Советская власть, как ее сейчас не охаивают, с бродяжничеством таки расправилась. Не стало его. Ну, а счастье, где оно? Крестьянское счастье так и не откликнулось. Из села да в город перебраться стало делом затруднительным. Путь был перекрыт паспортной системой. Паспорта в селе не имеют, а без паспорта жить в городе не дадут!

Отбунтовалося село -

С помещиком за землю билось!

Свободы солнце не взошло,

И счастье ждали… не явилось.


Все общим стало на селе:

и труд, и поле,

Всю жизнь копаются в земле,

Но нет, как прежде, воли!

Убили советскую власть, используя тягу народную к воле те, кто клялся в верности народу, кого называли «Ум, Честь и Совесть эпохи». И снова бродяг и бездомных стало много, значительно больше, чем их было при царе-батюшке. Нет, они не бродят по земле в поисках счастья, отлично понимая, что его нигде не найти. Роются в отбросах, ютятся, где придется, поскольку крыши над головой у них нет. И зовут их теперь «бомжами»

Летом хорошо еще, тепло

И асфальт приятно тело греет.

Только время лета истекло,

И листва желтеет, пламенеет.


Поутру холодная роса,

Да и камень стал совсем холодным.

Шлет теперь проклятья небесам,

Когда день окажется голодным.


А зимой оставит пальцы рук

Да и ног для дедушки мороза.

А без них неисчислимо мук.

Это – не поэзия, а проза!

Вопрос заголовка этого кусочка творения моего представлял начало цыганского романса. И ответ на него можно с уверенностью сказать сохранился в неизменности своей:

«Эх, да я – не помню! Эх, да я – не знаю!


СЛОЖНО В СТАРОЕ ВЕРНУТЬСЯ


Сложно вернуться в старое, давно покинутое, давно забытое, поскольку новое заставляет двигаться вперед и оглядываться некогда. А стоило бы хоть иногда это делать?.. Жизнь прошла, изменилась до неузнаваемости. И природа изменяется тоже. Когда Земля родилась, она совсем иной была - юной, могучей, нетерпеливой, расправляющейся с теми существами, что на ней и за счет ее жили. В периоде зрелости она сейчас находится, или наступает старость, - я не знаю. Но то, что мы руки к процессам изменения матушки-земли приложили, это – несомненно!

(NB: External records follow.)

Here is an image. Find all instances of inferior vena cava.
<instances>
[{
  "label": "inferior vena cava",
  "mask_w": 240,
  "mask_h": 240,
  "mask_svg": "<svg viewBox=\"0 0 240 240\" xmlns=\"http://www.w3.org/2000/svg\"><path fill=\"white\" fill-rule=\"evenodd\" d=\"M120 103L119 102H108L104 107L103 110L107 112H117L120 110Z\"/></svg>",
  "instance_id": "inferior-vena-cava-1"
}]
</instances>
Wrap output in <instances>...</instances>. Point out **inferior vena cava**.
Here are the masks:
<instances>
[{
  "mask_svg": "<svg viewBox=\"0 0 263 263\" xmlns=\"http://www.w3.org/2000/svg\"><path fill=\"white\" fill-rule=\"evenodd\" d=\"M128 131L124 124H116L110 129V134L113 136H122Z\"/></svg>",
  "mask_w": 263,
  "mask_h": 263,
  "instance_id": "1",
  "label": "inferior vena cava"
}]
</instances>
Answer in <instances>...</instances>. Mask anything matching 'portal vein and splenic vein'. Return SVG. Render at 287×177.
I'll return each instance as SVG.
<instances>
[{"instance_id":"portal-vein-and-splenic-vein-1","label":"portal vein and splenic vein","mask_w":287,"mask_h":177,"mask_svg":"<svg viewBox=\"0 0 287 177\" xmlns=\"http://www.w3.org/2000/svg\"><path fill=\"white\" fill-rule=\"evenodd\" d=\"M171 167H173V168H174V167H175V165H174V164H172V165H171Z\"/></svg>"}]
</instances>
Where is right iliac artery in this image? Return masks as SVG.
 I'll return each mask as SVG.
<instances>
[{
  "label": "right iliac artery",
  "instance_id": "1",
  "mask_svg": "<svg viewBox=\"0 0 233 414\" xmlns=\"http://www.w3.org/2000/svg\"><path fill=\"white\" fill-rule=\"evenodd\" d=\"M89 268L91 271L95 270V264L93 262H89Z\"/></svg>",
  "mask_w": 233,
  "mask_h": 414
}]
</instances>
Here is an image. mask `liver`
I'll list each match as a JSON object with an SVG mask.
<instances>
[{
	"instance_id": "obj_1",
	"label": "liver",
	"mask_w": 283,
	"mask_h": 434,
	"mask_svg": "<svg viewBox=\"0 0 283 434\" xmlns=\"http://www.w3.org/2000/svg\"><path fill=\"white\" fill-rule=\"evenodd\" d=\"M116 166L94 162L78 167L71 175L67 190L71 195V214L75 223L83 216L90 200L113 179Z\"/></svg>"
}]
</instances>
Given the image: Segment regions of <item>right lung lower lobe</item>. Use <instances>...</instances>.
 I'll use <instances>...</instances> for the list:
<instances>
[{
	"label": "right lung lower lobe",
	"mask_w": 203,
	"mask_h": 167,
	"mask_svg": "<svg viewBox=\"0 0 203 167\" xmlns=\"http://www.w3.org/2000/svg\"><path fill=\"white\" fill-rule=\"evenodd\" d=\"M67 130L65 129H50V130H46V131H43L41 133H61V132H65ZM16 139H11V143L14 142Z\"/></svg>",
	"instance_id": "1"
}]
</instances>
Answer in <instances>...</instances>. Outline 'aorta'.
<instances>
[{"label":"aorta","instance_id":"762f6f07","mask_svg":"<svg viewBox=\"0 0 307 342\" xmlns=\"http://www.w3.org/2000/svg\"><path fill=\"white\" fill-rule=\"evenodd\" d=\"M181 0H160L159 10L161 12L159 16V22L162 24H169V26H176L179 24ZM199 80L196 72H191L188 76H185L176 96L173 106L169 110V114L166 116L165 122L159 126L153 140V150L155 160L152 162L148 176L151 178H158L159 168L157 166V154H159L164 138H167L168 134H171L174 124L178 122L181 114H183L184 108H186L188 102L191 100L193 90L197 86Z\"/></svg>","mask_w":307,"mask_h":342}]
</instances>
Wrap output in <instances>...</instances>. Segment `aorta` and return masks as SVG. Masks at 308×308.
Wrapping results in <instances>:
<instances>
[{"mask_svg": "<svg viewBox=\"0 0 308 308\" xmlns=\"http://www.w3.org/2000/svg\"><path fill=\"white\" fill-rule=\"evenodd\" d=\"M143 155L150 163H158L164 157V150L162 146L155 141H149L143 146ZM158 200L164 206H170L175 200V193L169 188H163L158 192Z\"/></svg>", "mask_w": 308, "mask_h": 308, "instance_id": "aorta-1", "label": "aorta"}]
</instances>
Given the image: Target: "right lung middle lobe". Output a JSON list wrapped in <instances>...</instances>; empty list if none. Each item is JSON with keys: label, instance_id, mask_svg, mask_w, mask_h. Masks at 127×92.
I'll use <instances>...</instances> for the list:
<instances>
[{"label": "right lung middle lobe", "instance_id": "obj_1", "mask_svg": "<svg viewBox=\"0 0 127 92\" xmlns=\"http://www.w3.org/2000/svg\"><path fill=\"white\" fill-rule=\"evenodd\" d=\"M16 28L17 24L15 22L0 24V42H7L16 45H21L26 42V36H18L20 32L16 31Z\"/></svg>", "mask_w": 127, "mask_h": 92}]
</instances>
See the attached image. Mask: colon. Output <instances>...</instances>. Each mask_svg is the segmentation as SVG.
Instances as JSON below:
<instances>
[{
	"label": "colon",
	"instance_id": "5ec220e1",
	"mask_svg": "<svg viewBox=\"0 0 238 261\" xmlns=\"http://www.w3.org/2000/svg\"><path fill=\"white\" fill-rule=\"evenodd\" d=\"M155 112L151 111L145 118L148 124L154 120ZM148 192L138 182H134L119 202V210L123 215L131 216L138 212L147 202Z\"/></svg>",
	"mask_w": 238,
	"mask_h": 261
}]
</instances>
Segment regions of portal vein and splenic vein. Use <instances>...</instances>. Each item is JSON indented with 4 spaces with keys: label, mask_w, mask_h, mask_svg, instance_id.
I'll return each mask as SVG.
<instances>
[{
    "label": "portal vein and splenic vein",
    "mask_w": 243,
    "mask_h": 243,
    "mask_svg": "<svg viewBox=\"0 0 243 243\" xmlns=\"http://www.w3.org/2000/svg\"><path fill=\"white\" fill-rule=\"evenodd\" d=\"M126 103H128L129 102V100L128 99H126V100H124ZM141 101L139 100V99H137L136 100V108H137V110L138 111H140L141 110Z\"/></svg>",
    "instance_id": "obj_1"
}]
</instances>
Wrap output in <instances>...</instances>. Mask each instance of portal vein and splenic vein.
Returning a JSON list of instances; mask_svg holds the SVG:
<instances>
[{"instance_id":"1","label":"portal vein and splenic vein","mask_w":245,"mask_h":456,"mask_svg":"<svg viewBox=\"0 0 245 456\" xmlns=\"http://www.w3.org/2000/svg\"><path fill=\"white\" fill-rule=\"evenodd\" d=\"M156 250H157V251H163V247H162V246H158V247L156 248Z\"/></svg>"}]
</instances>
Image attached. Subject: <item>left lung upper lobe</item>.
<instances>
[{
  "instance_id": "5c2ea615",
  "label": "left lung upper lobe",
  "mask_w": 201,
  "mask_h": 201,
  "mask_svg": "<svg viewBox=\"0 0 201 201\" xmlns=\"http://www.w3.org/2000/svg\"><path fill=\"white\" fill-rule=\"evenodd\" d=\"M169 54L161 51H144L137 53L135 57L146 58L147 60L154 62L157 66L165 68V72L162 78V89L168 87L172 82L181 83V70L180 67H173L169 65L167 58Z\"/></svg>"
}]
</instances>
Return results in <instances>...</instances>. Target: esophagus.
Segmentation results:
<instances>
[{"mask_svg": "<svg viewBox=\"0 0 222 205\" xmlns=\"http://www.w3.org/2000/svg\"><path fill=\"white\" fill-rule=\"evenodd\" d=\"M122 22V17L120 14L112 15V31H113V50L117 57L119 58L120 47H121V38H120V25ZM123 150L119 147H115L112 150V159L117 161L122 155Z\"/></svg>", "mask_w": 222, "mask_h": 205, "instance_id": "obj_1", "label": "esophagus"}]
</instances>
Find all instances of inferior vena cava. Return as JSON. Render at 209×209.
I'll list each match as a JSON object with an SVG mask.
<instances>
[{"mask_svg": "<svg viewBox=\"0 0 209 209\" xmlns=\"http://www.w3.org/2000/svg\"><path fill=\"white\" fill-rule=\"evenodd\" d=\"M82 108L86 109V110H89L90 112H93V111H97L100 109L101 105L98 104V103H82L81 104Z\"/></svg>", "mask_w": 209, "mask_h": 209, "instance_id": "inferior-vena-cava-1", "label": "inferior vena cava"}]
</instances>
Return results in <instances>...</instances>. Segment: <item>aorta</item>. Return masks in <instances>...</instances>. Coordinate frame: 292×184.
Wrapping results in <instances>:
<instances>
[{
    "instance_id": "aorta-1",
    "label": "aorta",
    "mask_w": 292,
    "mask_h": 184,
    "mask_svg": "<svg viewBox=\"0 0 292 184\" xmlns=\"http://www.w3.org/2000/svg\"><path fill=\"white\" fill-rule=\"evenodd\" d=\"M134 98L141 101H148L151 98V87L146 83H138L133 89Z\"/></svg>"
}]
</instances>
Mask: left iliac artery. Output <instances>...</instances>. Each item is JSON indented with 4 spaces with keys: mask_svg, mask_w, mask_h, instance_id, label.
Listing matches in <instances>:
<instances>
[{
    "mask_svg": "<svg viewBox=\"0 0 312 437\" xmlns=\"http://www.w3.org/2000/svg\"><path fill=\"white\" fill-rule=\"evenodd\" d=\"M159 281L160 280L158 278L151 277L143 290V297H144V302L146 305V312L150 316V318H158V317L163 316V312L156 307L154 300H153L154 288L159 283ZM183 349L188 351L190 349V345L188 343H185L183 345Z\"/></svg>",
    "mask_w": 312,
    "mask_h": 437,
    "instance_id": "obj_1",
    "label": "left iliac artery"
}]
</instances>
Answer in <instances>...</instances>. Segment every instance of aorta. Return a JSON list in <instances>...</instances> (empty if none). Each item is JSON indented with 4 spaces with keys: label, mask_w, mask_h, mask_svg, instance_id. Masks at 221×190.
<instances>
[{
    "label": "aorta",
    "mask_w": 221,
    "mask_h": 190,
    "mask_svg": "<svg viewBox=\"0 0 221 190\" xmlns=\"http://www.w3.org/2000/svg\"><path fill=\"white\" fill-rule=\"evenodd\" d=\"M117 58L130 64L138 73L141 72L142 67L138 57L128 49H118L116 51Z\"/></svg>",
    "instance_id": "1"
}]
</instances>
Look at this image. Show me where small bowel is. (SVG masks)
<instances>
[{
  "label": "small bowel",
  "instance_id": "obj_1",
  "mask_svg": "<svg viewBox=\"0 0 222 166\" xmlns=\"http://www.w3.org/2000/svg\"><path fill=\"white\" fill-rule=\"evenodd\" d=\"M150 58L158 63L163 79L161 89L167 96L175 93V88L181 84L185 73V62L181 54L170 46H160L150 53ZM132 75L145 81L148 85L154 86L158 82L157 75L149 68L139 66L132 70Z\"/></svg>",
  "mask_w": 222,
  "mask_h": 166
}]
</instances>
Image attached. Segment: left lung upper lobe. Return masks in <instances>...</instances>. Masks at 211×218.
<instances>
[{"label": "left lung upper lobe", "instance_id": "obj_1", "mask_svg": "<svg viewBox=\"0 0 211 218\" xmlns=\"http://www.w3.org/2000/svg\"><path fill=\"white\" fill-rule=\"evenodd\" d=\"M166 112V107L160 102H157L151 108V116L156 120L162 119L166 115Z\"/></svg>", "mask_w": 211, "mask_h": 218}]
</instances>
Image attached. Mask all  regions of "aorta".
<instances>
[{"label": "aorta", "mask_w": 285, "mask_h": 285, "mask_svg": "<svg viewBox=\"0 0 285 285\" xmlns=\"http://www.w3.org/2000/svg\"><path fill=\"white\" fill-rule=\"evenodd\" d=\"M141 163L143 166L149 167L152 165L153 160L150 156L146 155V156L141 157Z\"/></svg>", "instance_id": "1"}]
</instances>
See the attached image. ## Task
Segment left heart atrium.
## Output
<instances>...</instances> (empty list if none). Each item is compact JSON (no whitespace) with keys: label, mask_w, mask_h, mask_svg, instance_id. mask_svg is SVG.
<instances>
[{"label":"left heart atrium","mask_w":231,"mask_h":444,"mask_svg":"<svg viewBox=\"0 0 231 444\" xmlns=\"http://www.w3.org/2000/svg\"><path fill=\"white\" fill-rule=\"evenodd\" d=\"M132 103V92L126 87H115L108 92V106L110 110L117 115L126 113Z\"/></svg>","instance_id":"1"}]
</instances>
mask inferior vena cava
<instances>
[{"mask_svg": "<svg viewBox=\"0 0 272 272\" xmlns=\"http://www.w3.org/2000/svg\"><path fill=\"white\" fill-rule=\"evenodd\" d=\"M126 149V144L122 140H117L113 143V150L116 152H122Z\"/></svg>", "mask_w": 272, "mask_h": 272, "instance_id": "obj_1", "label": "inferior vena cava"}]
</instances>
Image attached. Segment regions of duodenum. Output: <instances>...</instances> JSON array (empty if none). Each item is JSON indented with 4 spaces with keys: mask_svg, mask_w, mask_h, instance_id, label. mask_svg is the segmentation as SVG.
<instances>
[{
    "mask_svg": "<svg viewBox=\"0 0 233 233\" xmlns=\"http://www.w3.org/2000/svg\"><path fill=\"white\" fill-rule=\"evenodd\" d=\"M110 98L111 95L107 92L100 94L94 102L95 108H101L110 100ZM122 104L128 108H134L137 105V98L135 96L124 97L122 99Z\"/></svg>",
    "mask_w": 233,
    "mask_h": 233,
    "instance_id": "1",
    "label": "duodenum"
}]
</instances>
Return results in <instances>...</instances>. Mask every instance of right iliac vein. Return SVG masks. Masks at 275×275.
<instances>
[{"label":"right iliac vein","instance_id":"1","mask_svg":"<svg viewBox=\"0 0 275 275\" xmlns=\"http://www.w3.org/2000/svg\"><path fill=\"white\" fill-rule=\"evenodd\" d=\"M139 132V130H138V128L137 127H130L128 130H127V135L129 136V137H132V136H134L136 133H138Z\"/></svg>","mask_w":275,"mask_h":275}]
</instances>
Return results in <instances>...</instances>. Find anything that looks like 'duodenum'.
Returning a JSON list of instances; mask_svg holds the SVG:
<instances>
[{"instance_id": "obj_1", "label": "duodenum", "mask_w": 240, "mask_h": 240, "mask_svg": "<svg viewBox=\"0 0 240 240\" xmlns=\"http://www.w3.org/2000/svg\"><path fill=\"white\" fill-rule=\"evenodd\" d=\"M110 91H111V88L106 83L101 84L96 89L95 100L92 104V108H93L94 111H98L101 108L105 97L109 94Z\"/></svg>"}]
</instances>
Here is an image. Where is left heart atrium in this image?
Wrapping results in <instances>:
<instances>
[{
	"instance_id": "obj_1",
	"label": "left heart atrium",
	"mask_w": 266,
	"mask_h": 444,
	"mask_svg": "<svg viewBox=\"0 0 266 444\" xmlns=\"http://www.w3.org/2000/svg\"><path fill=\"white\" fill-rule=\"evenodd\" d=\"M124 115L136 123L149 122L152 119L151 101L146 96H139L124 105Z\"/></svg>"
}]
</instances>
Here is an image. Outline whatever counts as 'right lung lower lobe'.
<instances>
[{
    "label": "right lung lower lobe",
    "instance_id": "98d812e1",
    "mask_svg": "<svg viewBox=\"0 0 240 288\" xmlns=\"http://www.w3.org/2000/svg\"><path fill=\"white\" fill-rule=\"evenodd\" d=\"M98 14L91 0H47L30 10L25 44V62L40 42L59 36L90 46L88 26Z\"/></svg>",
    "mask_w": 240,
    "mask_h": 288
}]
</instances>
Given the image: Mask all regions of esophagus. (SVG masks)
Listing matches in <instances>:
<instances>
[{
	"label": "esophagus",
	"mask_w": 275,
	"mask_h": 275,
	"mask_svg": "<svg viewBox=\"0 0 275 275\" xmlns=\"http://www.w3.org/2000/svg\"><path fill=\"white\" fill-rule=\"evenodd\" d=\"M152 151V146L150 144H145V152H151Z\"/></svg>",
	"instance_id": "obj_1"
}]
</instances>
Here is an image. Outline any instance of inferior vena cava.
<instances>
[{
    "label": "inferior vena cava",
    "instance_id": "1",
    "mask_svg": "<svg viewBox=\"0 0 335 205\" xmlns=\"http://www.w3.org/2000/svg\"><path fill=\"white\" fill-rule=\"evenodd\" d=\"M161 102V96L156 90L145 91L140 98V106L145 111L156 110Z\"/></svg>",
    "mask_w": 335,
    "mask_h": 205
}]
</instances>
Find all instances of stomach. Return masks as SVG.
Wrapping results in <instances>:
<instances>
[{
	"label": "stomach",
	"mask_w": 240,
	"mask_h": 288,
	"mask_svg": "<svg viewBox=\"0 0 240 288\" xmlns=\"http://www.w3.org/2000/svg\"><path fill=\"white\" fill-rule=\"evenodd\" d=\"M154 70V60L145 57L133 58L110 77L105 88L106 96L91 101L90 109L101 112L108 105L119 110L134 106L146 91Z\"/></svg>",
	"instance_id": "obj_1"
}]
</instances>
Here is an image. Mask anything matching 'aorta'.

Исчезли в прошлом озеро, гора –

Раскинулась барханная пустыня,

То здесь, то там в песке видна нора…

То люди родили поступками своими.

Даже очертания местности не те; примеряешь к ней то, что память сохранила, но что-то не выходит, не получается?..

Вот, кажется, где-то тут речка была?.. Дно ее когда-то ноги прощупывали, кувшинки руки рвали… Русло в торфянике находилось… Память воспроизводит:

Бурой и лохматой реченька несется,

Поднялась над нею водяная пыль.

Дождь над водной гладью на кусочки рвется,

Ветер воздух пыльный струями умыл

А реченьки той нет… исчезла, когда болото стали осушать. И ивы, растущие по берегам ее, исчезли, только пеньки после себя оставили. Лужок пока зеленью скудный есть, но что с ним будет? А как оживить местность, если она лишилась самой главной своей достопримечательности?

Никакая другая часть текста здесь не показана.